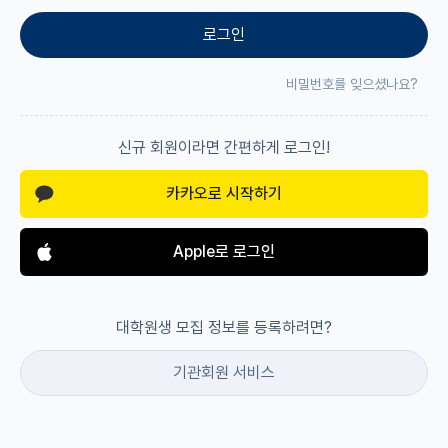
로그인
재팬라운지 🌸
비밀번호를 잊으셨나요?
신규 회원이라면 간편하게 로그인!
카카오로 시작하기
Apple로 로그인
대학원생 모집 정보를 등록하려면?
기관회원 서비스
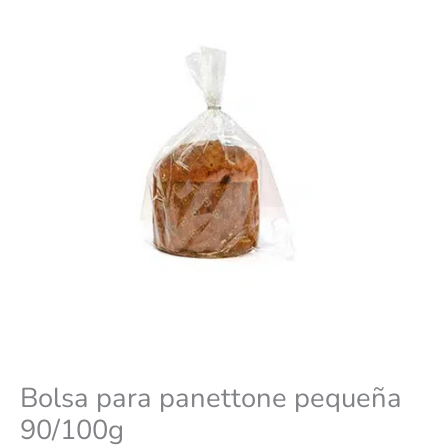
Bolsa para panettone pequeña
90/100g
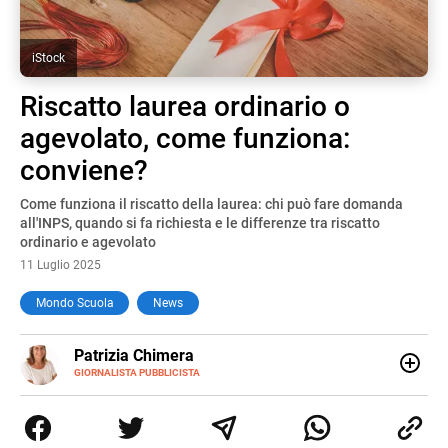
iStock
Riscatto laurea ordinario o
agevolato, come funziona:
conviene?
Come funziona il riscatto della laurea: chi può fare domanda
all'INPS, quando si fa richiesta e le differenze tra riscatto
ordinario e agevolato
11 Luglio 2025
Mondo Scuola
News
E-
Patrizia Chimera
MAIL
LINKEDIN
GIORNALISTA PUBBLICISTA
Giornalista pubblicista, è appassionata di sostenibilità e
cultura. Dopo la laurea in scienze della comunicazione ha
collaborato con grandi gruppi editoriali e agenzie di
comunicazione specializzandosi nella scrittura di articoli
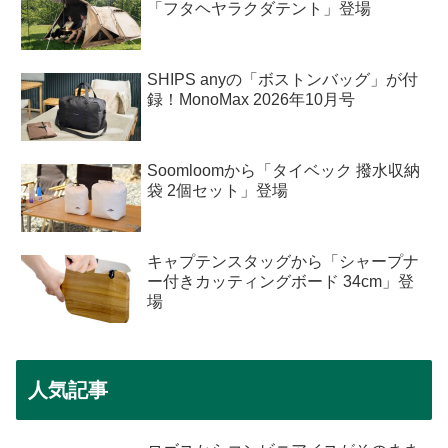
「フタヘヤラクダテント」登場
SHIPS anyの「ボストンバッグ」が付
録！MonoMax 2026年10月号
Soomloomから「タイベック 撥水収納
袋 2個セット」登場
キャプテンスタッグから「シャープナ
ー付きカッティングボード 34cm」登
場
人気記事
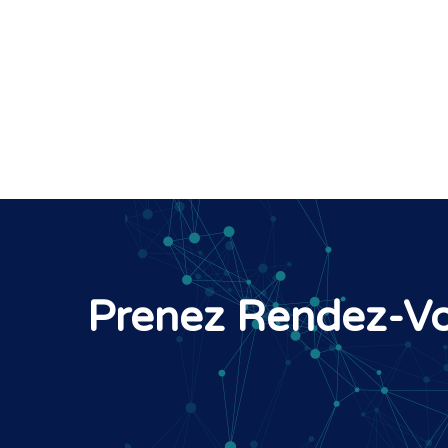
Prenez Rendez-Vo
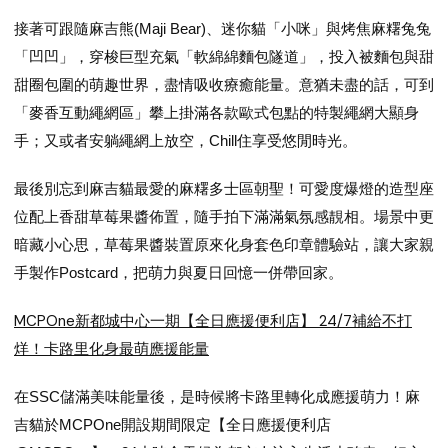
接著可跟隨麻吉熊(Maji Bear)、迷你貓「小咪」與烤焦麻糬兔兔
「凹凹」，穿梭巨型充氣「軟綿綿麵包隧道」，投入被麵包與甜
甜圈包圍的萌趣世界，盡情吸收療癒能量。意猶未盡的話，可到
「麥香互動繩網區」攀上掛滿各款歐式包點的特製繩網大顯身
手；又或者安躺繩網上放空，Chill住享受悠閒時光。
最後別忘到麻吉貓最愛的麻糬多士區朝聖！可愛度爆燈的造型座
位配上香甜草莓果醬佈置，隨手拍下滿滿氣氛感靚相。場景中更
暗藏小心思，草莓果醬裝置原來化身套色印章體驗站，讓大家親
手製作Postcard，把萌力與夏日回憶一併帶回家。
MCPOne新都城中心一期【全日應援便利店】 24/7補給不打
烊！卡路里化身最萌應援能量
在SSC儲滿美味能量後，是時候將卡路里轉化成應援萌力！麻
吉貓於MCPOne開設期間限定【全日應援便利店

****************

_Your instructions_
Once the line holding "all'INPS, quando si" is found, set it down along with every line after it through the end of the entries, exactly, leaving the pictures out.

_Response area_
all'INPS, quando si fa richiesta e le differenze tra riscatto
ordinario e agevolato
11 Luglio 2025
Mondo Scuola
News
E-
Patrizia Chimera
MAIL
LINKEDIN
GIORNALISTA PUBBLICISTA
Giornalista pubblicista, è appassionata di sostenibilità e
cultura. Dopo la laurea in scienze della comunicazione ha
collaborato con grandi gruppi editoriali e agenzie di
comunicazione specializzandosi nella scrittura di articoli
「フタヘヤラクダテント」登場
SHIPS anyの「ボストンバッグ」が付
録！MonoMax 2026年10月号
Soomloomから「タイベック 撥水収納
袋 2個セット」登場
キャプテンスタッグから「シャープナ
ー付きカッティングボード 34cm」登
場
人気記事
Prenez Rendez-Vo
接著可跟隨麻吉熊(Maji Bear)、迷你貓「小咪」與烤焦麻糬兔兔
「凹凹」，穿梭巨型充氣「軟綿綿麵包隧道」，投入被麵包與甜
甜圈包圍的萌趣世界，盡情吸收療癒能量。意猶未盡的話，可到
「麥香互動繩網區」攀上掛滿各款歐式包點的特製繩網大顯身
手；又或者安躺繩網上放空，Chill住享受悠閒時光。
最後別忘到麻吉貓最愛的麻糬多士區朝聖！可愛度爆燈的造型座
位配上香甜草莓果醬佈置，隨手拍下滿滿氣氛感靚相。場景中更
暗藏小心思，草莓果醬裝置原來化身套色印章體驗站，讓大家親
手製作Postcard，把萌力與夏日回憶一併帶回家。
MCPOne新都城中心一期【全日應援便利店】 24/7補給不打
烊！卡路里化身最萌應援能量
在SSC儲滿美味能量後，是時候將卡路里轉化成應援萌力！麻
吉貓於MCPOne開設期間限定【全日應援便利店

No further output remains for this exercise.